Archive for February 23rd, 2011

Serial Killer Kills While In Prison. More Information Available.

Serial Killer Kills Cell Mate

I had written before about serial killer Michael Wayne McGray who killed another inmate, Jeremy Phillips. Michael has quite the history.

McGray has six murder convictions, and is serving six concurrent life sentences. One of his last victims, and the youngest, was little Nina Sparks; in 1998, McGray killed both the 11-year-old girl and her mother inside their Moncton, N.B. home.

He was not shy about his killings or about the fact that he could and would kill again.

McGray was also notorious for comments he made to reporters two years later. “Just because I’m locked up in segregation doesn’t mean I can’t kill somebody,” he told the National Post, from a maximum-security penitentiary in Renous, N.B. “I have a chance to kill every day.” Taking human lives, McGray said, was “almost a hunger. It’s something I need. I have to have that physical release. When I kill, it’s a big high for me.”

McGray reportedly did not want a roommate and was vocal about this. It was well known that Jeremy Phillips was afraid of McGray and had asked moved. His request was denied and he is now dead. All of this is raising many questions.

Four months later, RCMP are still investigating his “suspicious” death, which they say, “has indicators of a homicide.”

It could have been prevented, McClain and other inmates claim, had prison authorities heeded flashing warning signs and reacted.

Details of certain events leading to the in-custody death were revealed in this newspaper in December.
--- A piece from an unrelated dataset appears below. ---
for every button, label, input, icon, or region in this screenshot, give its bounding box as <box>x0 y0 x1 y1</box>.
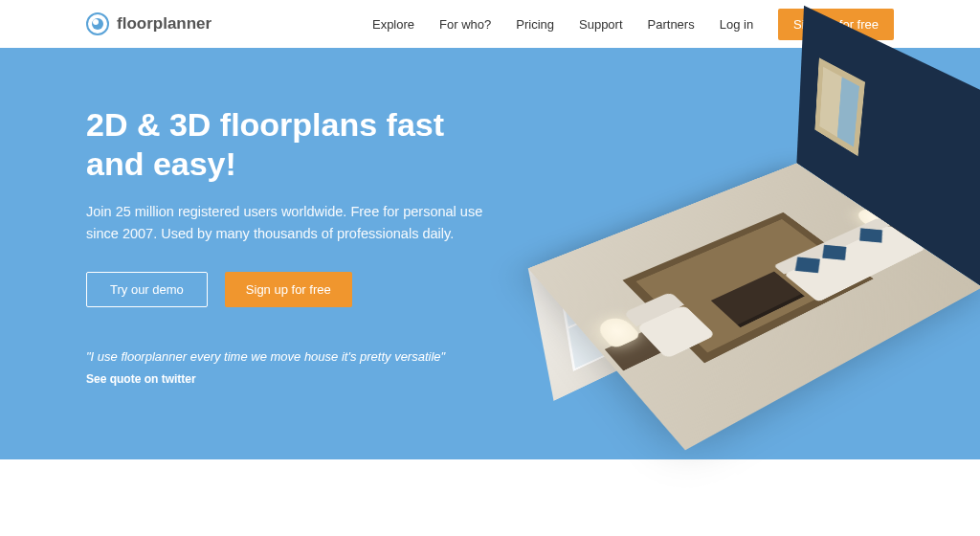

No one provided answers for why McGray, a 45-year-old serial killer, was moved from a maximum-security institution to the less-restrictive Mountain.

Three Mountain inmates who knew both McGray and Phillips have now come forward with additional information; their corroborating accounts from separate interviews raise more disturbing questions.

Besides pleading with prison officials for a cell reallocation, Phillips discussed his situation with the other inmates. McGray had made it clear that he didn’t want a cellmate, either. He had asked for single-bunk accommodation; none of the three inmates interviewed can understand why his requests were also denied. Cell reallocations are commonplace inside Mountain, where tensions frequently run high. There is no shortage of empty cells inside that prison, they all agree.

“I don’t think these guys are taking me seriously,” McClain recalls McGray telling him, in late November. “What do I have to do?”

On Nov. 21, at five o’clock in the afternoon, the prison went into emergency lockdown, over what was apparently an unrelated incident. All prisoners were secured inside their respective cells. Their cell doors were locked. At regular intervals thereafter, each cell was checked and every inmate was counted by guards walking down each range.

McGray and Phillips were locked in their shared cell, prison staff confirmed to the RCMP. At approximately 10 o’clock the next morning, with lockdown still in effect, Phillips was found dead.

McGray was removed from their shared cell. He is now in another, undisclosed prison location. He has not been charged with the death of Phillips.

I do not know why he has been charged yet, but I am sure it is a matter of ‘red tape’. They have also not released the cause of death.

I keep saying that capital punishment is not just retaliation. It is a matter of public safety.

According to the story another inmate had a diary entry that says that a prison official told Phillips to “suck it up” when he begged to be moved. That official needs to lose his job.

The article is very informative and I hope to hear more about this case soon.